§ **Directions**
Within the entries below, please return exactly the lines from the one with "Australian Centre Viagens e Turismo LTDA" through the one with "Respuesta del propietario", leaving out any pictures.
==== Extracted material ====
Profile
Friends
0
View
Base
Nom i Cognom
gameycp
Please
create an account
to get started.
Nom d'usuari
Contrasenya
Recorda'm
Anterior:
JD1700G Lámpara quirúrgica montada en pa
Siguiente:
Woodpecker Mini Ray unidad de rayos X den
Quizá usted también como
====
==== Extracted material ====
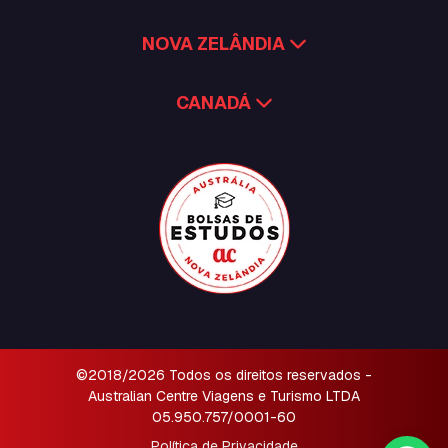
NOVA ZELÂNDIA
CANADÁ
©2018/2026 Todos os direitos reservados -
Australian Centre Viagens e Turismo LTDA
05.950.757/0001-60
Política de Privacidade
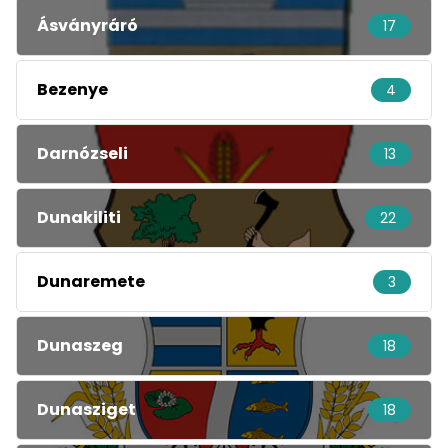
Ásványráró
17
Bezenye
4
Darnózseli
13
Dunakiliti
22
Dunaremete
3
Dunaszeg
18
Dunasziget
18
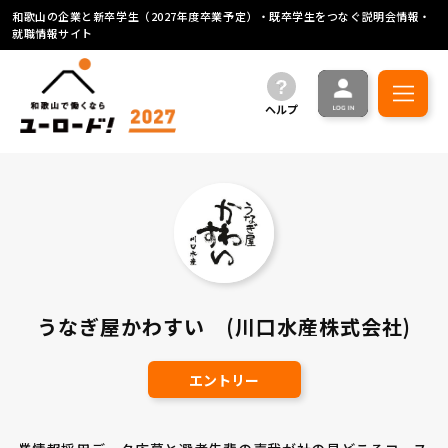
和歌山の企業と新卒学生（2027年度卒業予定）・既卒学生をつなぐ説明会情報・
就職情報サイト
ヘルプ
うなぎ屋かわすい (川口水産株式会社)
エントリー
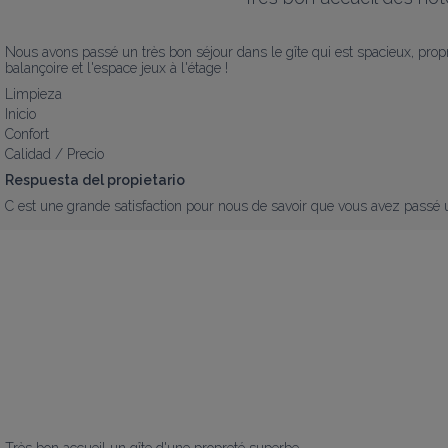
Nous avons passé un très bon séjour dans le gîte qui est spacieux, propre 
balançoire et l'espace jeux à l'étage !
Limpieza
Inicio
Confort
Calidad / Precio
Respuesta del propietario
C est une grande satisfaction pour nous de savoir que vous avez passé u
====
§ **Answer area**
Australian Centre Viagens e Turismo LTDA
05.950.757/0001-60
Política de Privacidade
Ásványráró
17
Bezenye
4
Darnózseli
13
Dunakiliti
22
Dunaremete
3
Dunaszeg
18
Dunasziget
18
和歌山の企業と新卒学生（2027年度卒業予定）・既卒学生をつなぐ説明会情報・
就職情報サイト
ヘルプ
うなぎ屋かわすい (川口水産株式会社)
エントリー
Nous avons passé un très bon séjour dans le gîte qui est spacieux, propre 
balançoire et l'espace jeux à l'étage !
Limpieza
Inicio
Confort
Calidad / Precio
Respuesta del propietario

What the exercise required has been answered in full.